You are viewing a plain text version of this content. The canonical link for it is here.

Posted to dev@rya.apache.org by Johannes Pfeffer <jo...@consensys.net> on 2017/03/29 10:23:20 UTC

Speed of queries using ORDER BY

Hi Rya folks!

Rya looks very nice, from what I've seen so far (especially the Accumulo
summit recordings). We're currently evaluating different triple stores for
our use case.

We have a use case in which we need to receive ordered SPARQL results. Take
this as an example:

ex:Message_1 a ex:Message ;
    ex:number 1 .

There are 1 billion of these statements in the db. We need to get the
Messages with the highest number in batches of 100.

Now if we run:

SELECT ?message ?numberWHERE {
    ?message a ex:Message ;
        ex:number ?number .}ORDER BY DESC(?number)LIMIT 100OFFSET 0

It takes quite a long time on most triple stores.

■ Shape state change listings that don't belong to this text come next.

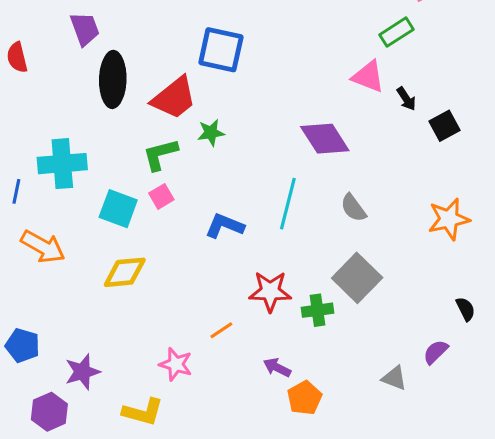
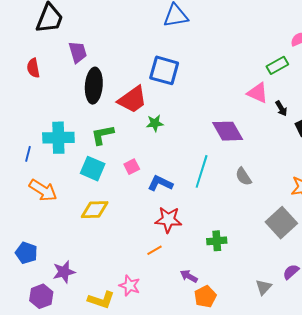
green L-shape: (160, 154) -> (103, 135), moved
pink square: (161, 196) -> (132, 167), moved
gray square: (357, 278) -> (281, 223), moved
red star: (270, 291) -> (168, 220), moved
pink star: (176, 364) -> (130, 286), moved
gray triangle: (394, 378) -> (264, 287), turned 48

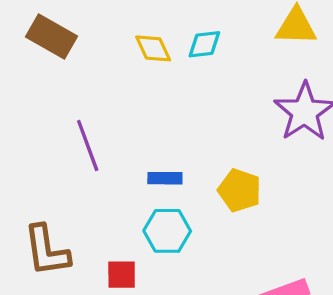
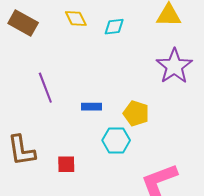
yellow diamond: (153, 48) -> (76, 18), moved
cyan hexagon: (167, 231) -> (116, 140), moved

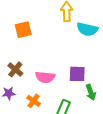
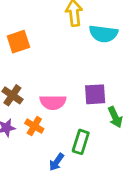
orange cross: (34, 101) -> (34, 126), moved

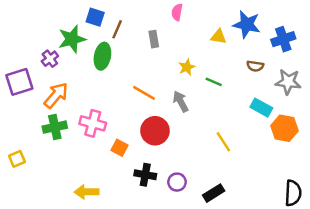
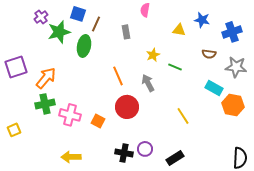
blue star: (247, 24) -> (202, 20), size x0.7
purple cross: (50, 59) -> (41, 17), moved
orange line: (144, 93) -> (118, 76), turned 36
pink cross: (93, 123) -> (70, 115), moved
black cross: (145, 175) -> (124, 153), moved

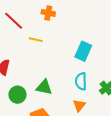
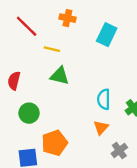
cyan rectangle: (83, 51) -> (107, 35), moved
green triangle: (44, 87) -> (60, 76), moved

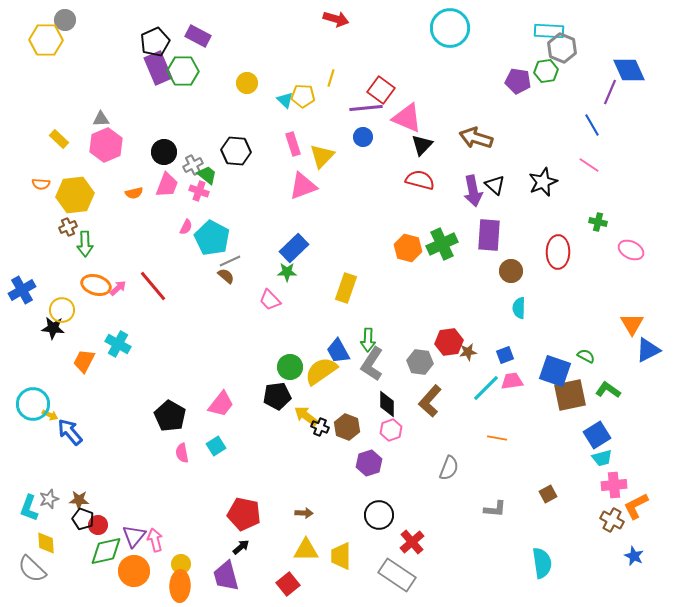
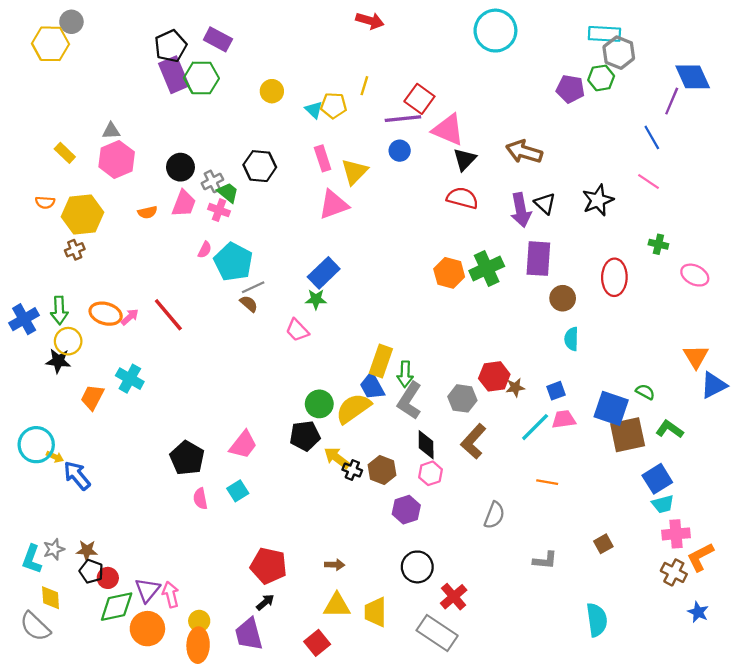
green arrow: (85, 244) -> (59, 310), moved
yellow rectangle: (346, 288) -> (381, 361), moved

How would Rya perform on sth like this? To be honest I don't understand yet
how Rya handles datatype properties that are strongly typed, e.g. all
xsd:integer. Can it make use of the natural order of integers?

Almost the same question would be asked for max() aggregations...

Thank you so much for your help,
Johannes

Re: Speed of queries using ORDER BY

Posted by "Aaron D. Mihalik" <aa...@gmail.com>.

Bad news: this query probably won't be very fast on Rya, but please don't
let that discourage you from trying it out.  Let us know if you need
assistance.

Good news: your query is fairly simple and it could be fast.

Rya isn't going to do well on this query for a couple reasons: (1) Rya
doesn't do a Merge join, (2) Rya doesn't push down the ORDER BY into the
scan (and relies on the openrdf orderby operator[1]), and (3) Rya doesn't
maintain a descending index.

(1) Has been on our plate for awhile and we've always been excited about
trying out new merge strategies.  We currently have an entity-centric index
that does something similar.

(2) It would require a lot of thought about the query optimization logic to
make this happen, but perhaps the later versions of openrdf (now rdf4j)
have put some thought into this (or even just made the query optimizer more
flexible).

(3) We've put a lot of thought into maintain various indexes over the rdf
stored in rya (including freetext, geo, and temporal), but we've never had
descending indices on our radar.  Still, I think we have enough of a
framework in place to support a descending index if (2) is completed.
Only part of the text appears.